A close second to the bloodhound in terms of tracking ability is the basset hound. The ears and loose skin serve the same scent-wafting and scent-trapping purpose, but the dog’s body is closer to the ground. Like the bloodhound, this dog is simply born and bred to track.
The beagle is also an excellent sniffer, with the same number of olfactory receptors as a German Shepherd (around 225 million of them). This dog is often used in airports to sniff out contraband, and is also popular with hunters.
The German Shepherd is a versatile dog as it is, even aside from their super-nose. This breed tends to sniff the air rather than stick to the ground, however. Since they’re so hard-working and trainable, the German Shepherd often finds use for its skills in law enforcement, military, and search and rescue. Other breeds worth mentioning as great sniffers are the Labrador retriever, the Belgian Malinois, the Coonhound, and different pointer breeds.
The science of it all
There’s a lot to keep track of when it comes to explaining why a dog’s sense of smell is so impressive. Most of it has to do with the number of olfactory receptors, as mentioned before, but there’s also the shape of the nose and nostrils. The shape is different from that of human noses, allowing the exhaled air to basically swirl around and waft more scents back toward the nose. A dog’s nose is wet and textured, which allows scents to easily be caught up and brought into the nose for analysis. Another fun thing about dog noses is that each nose has a pattern as unique as a human fingerprint.

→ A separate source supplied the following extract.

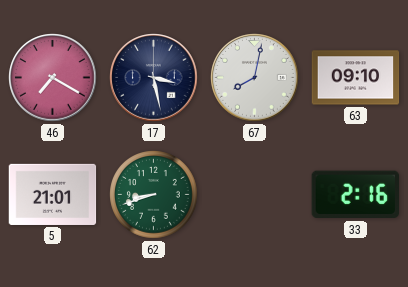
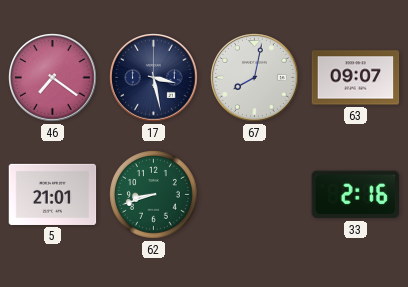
46: 7:20 -> 7:21
63: 09:10 -> 09:07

There is also the fact that when humans breathe, the scents go along with the air through the same passage. With dogs, there are two separate passages; one for the air, and one for the scents. In other words, no distractions for the brain when it tries to make sense of all the smells rushing in. Ever noticed how a dog huffs through their nose at something they’re particularly interested in sniffing? The huffed air fans up new scents, giving them even more to work with. Dogs, in short, are highly adapted to existing in a world of smells.
A dog’s sense of smell is just one of the many things they use to help out their humans, day to day. With it, they help us hunt, find things, find people, track down cancer and drugs, and even forged money. And just like with any other breed with a certain specialty, those with better noses have been bred to enhance that particular trait.
Another kind of job for dogs is assistance. They help guide the blind, help the physically disabled, and those with physical issues such as epilepsy. But they also offer much-needed emotional support to those with mental health problems, like PTSD, anxiety, and depression. Dogs are inherently helpful and emotionally attuned animals, which is why they make such excellent companions, but that’s not the only reason. A dog’s sense of smell also matters, even here. For example, a stressed individual will have spikes in certain hormones, which a dog can detect ― sometimes even before the person themself does. Simply put, we smell different depending on our mood. Other humans can be fooled through body language, smiles, and words, but a dog won’t be. No matter what you present outwardly, your dog will know whether you are calm, stressed, happy, angry, or upset. And when they know, they will react and behave accordingly, soothing their human if they need it.
When it comes to dogs, there are plenty of reasons we work so well together. There are plenty of reasons they seem to simply know what we’re feeling. And while a dog’s sense of smell is only one of those things, it may be one of the most valuable and easily forgotten ones.